WORK INSTRUCTION:
Line by line, return the material below exactly as it reads.

(SUPPLIED MATERIAL)

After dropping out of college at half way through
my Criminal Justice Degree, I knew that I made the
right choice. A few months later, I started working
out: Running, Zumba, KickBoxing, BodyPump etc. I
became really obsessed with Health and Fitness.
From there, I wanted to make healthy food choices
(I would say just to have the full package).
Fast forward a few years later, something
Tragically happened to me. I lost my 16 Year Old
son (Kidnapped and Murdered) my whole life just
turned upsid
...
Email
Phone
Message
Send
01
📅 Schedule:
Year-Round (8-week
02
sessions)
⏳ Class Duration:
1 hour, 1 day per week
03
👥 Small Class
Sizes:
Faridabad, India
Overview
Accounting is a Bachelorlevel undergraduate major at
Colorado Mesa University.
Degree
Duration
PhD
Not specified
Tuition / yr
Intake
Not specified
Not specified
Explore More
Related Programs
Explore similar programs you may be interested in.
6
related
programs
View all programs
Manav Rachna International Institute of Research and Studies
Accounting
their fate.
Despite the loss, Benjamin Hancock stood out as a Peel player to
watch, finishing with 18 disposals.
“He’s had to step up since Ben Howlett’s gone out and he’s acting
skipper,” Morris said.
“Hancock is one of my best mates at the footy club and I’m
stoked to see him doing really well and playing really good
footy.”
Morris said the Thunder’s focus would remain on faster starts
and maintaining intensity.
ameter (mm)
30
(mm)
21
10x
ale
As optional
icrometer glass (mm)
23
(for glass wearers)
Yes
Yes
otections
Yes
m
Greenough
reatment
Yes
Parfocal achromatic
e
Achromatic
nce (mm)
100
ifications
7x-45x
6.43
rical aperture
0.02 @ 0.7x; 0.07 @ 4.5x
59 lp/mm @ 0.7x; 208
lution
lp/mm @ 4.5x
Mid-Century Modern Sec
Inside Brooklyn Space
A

(End SUPPLIED MATERIAL)

SOLUTION BELOW:
After dropping out of college at half way through
my Criminal Justice Degree, I knew that I made the
right choice. A few months later, I started working
out: Running, Zumba, KickBoxing, BodyPump etc. I
became really obsessed with Health and Fitness.
From there, I wanted to make healthy food choices
(I would say just to have the full package).
Fast forward a few years later, something
Tragically happened to me. I lost my 16 Year Old
son (Kidnapped and Murdered) my whole life just
turned upsid
...
Email
Phone
Message
Send
01
📅 Schedule:
Year-Round (8-week
02
sessions)
⏳ Class Duration:
1 hour, 1 day per week
03
👥 Small Class
Sizes:
Faridabad, India
Overview
Accounting is a Bachelorlevel undergraduate major at
Colorado Mesa University.
Degree
Duration
PhD
Not specified
Tuition / yr
Intake
Not specified
Not specified
Explore More
Related Programs
Explore similar programs you may be interested in.
6
related
programs
View all programs
Manav Rachna International Institute of Research and Studies
Accounting
their fate.
Despite the loss, Benjamin Hancock stood out as a Peel player to
watch, finishing with 18 disposals.
“He’s had to step up since Ben Howlett’s gone out and he’s acting
skipper,” Morris said.
“Hancock is one of my best mates at the footy club and I’m
stoked to see him doing really well and playing really good
footy.”
Morris said the Thunder’s focus would remain on faster starts
and maintaining intensity.
ameter (mm)
30
(mm)
21
10x
ale
As optional
icrometer glass (mm)
23
(for glass wearers)
Yes
Yes
otections
Yes
m
Greenough
reatment
Yes
Parfocal achromatic
e
Achromatic
nce (mm)
100
ifications
7x-45x
6.43
rical aperture
0.02 @ 0.7x; 0.07 @ 4.5x
59 lp/mm @ 0.7x; 208
lution
lp/mm @ 4.5x
Mid-Century Modern Sec
Inside Brooklyn Space
A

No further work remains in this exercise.